The funding programs are not logistical and/or bureaucratic nightmares - I know I’m an independent school principal who also knows that trying to get fair funding through nonsensical accountability provisions invented by ideologues who hate the idea of giving government money to schools is the real nightmare . True, they have created more work but I really don’t mind. Even when the building is finished and having taken on the extra role of project manager, I know it will have been worth it for me, for the school and for the economy. Stephen may not agree on the last point but the approach he supports doesn’t have a particularly good record from our current view point, does it? A system built around unregulated money grabbing by a small number of supposed leaders and holders of knowledge and power will never provide for decent schools for all children - a few maybe.
Mayne is not a neo-con otherwise he would have a history of railing against rampant middle class welfare in the form of the taxpayer subsidies totalling billions annually paid to private schools.
I am a tad confused about the presentation of $3m dollars to all medium sized schools.
Some of them have falling numbers of pupils, with empty classroom but are being told they have to build new buildings - very confusing.
Could some of the money be used for the invisble computers?
At least under the Rudd plan, money is going equally to all. It is a long time since any handout has been allocated so fairly.
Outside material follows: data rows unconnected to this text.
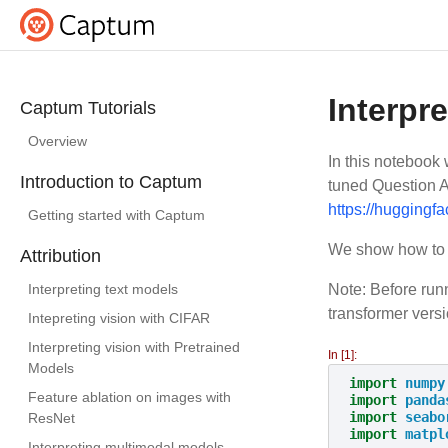
Interpr
Captum Tutorials
Overview
In this notebook
Introduction to Captum
tuned Question A
https://huggingfa
Getting started with Captum
We show how to u
Attribution
Interpreting text models
Note: Before runn
transformer vers
Intepreting vision with CIFAR
Interpreting vision with Pretrained
In [1]:
Models
import
numpy
Feature ablation on images with
import
panda
import
seabo
ResNet
import
matpl
Interpreting multimodal models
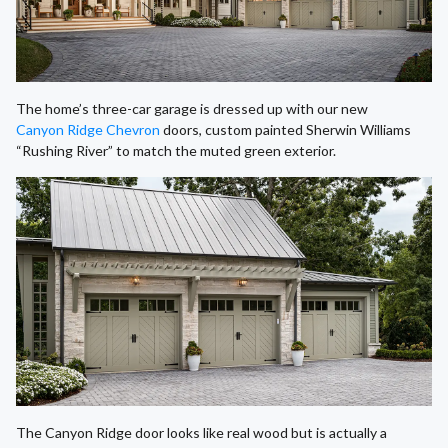
The home’s three-car garage is dressed up with our new
Canyon Ridge Chevron
doors, custom painted Sherwin Williams
“Rushing River” to match the muted green exterior.
The Canyon Ridge door looks like real wood but is actually a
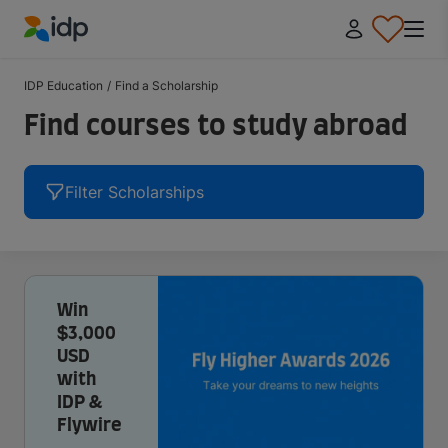
IDP Education
IDP Education
/
Find a Scholarship
Find courses to study abroad
Filter Scholarships
Win
$3,000
USD
with
IDP &
Flywire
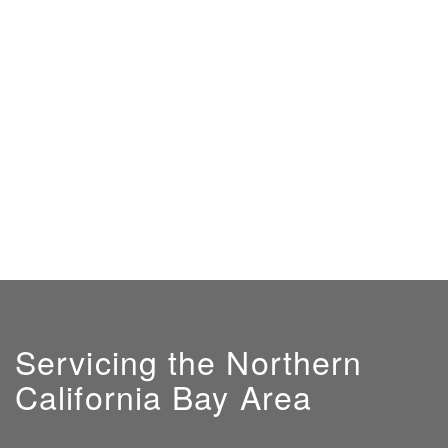
Servicing the Northern
California Bay Area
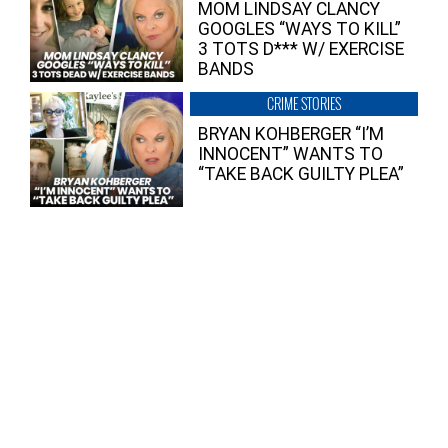
MOM LINDSAY CLANCY
GOOGLES “WAYS TO KILL”
3 TOTS D*** W/ EXERCISE
BANDS
CRIME STORIES
BRYAN KOHBERGER “I’M
INNOCENT” WANTS TO
“TAKE BACK GUILTY PLEA”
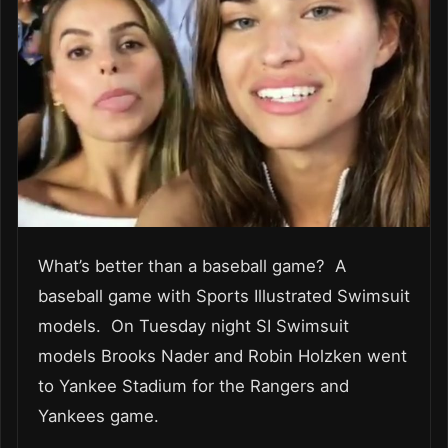
What’s better than a baseball game? A
baseball game with Sports Illustrated Swimsuit
models. On Tuesday night SI Swimsuit
models Brooks Nader and Robin Holzken went
to Yankee Stadium for the Rangers and
Yankees game.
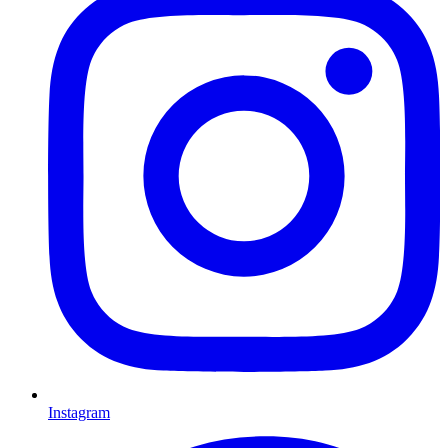
Instagram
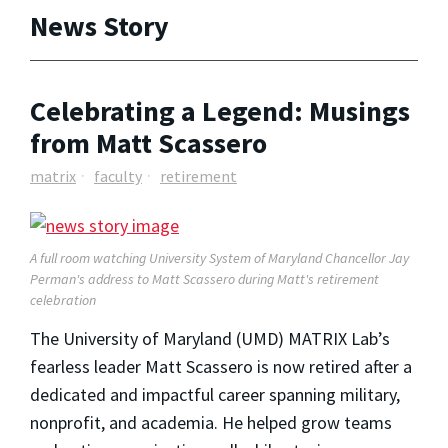
News Story
Celebrating a Legend: Musings
from Matt Scassero
matrix
faculty
retirement
A full room watching University System of Maryland Chancellor Jay
Perman's address to Matt Scassero during Matt's retirement
celebration
The University of Maryland (UMD) MATRIX Lab’s
fearless leader Matt Scassero is now retired after a
dedicated and impactful career spanning military,
nonprofit, and academia. He helped grow teams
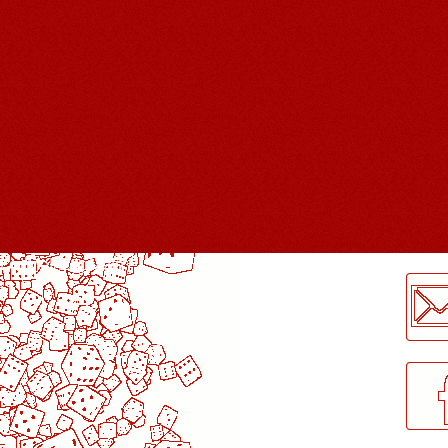
LogMeInLogMeIn.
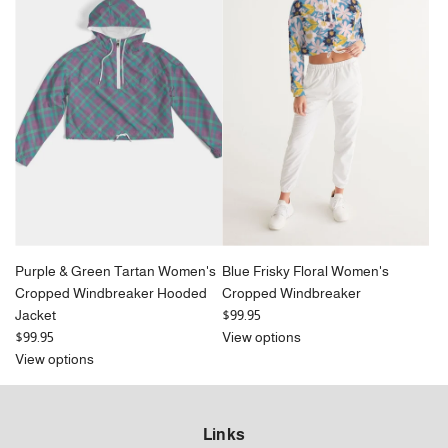
Purple & Green Tartan Women's
Blue Frisky Floral Women's
Cropped Windbreaker Hooded
Cropped Windbreaker
Jacket
$99.95
$99.95
View options
View options
Links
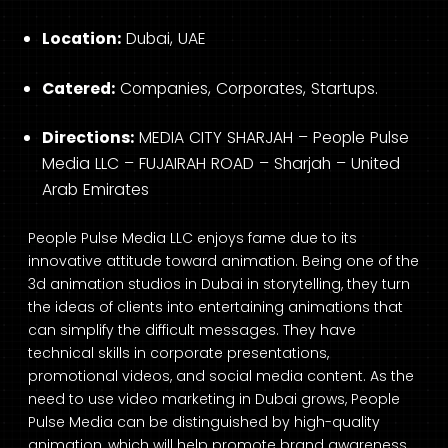
Location:
Dubai, UAE
Catered:
Companies, Corporates, Startups.
Directions:
MEDIA CITY SHARJAH – People Pulse
Media LLC – FUJAIRAH ROAD – Sharjah – United
Arab Emirates
People Pulse Media LLC enjoys fame due to its
innovative attitude toward animation. Being one of the
3d animation studios in Dubai in storytelling, they turn
the ideas of clients into entertaining animations that
can simplify the difficult messages. They have
technical skills in corporate presentations,
promotional videos, and social media content. As the
need to use video marketing in Dubai grows, People
Pulse Media can be distinguished by high-quality
animation, which will help promote brand awareness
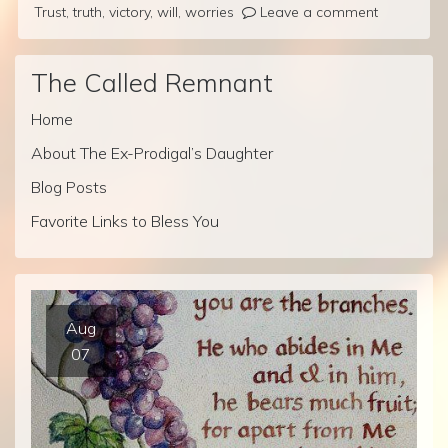
Trust
,
truth
,
victory
,
will
,
worries
Leave a comment
The Called Remnant
Home
About The Ex-Prodigal’s Daughter
Blog Posts
Favorite Links to Bless You
Aug
07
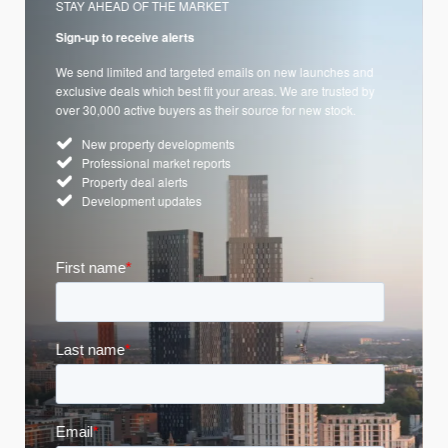
STAY AHEAD OF THE MARKET
Sign-up to receive alerts
We send limited and targeted emails on new launches and
exclusive deals which best fit your areas. We are trusted by
over 30,000 active buyers as their source for new stock.
New property developments
Professional market reports
Property deal alerts
Development updates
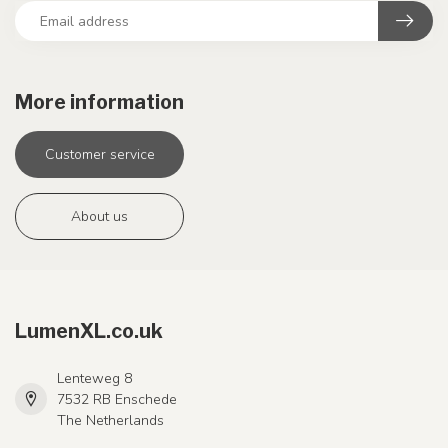
More information
Customer service
About us
LumenXL.co.uk
Lenteweg 8
7532 RB Enschede
The Netherlands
Past practice was to leave it to Ministers to allocate politically, where the most votes could be gleaned.
2 year period? How stupid. Surely this is supposed to be the short/medium term phase of the stimulus package.. ie getting tradies buying gear, pouring concrete, wiring buidings and plumbing pipes - now. With the added bonus of it benefiting our schools. Individual school infrastructure projects (unlike roads, de-sal plants) can be mobilised quickly making it a very useful stimulus method. To me the rudd plan kinda makes sense. Cash bonus to cover the short term, school infrastructure works in the short/medium term and major works (rail, roads etc) in the medium/long term. I’m afraid Stephens article aint as convincing as I’ve seen in the past.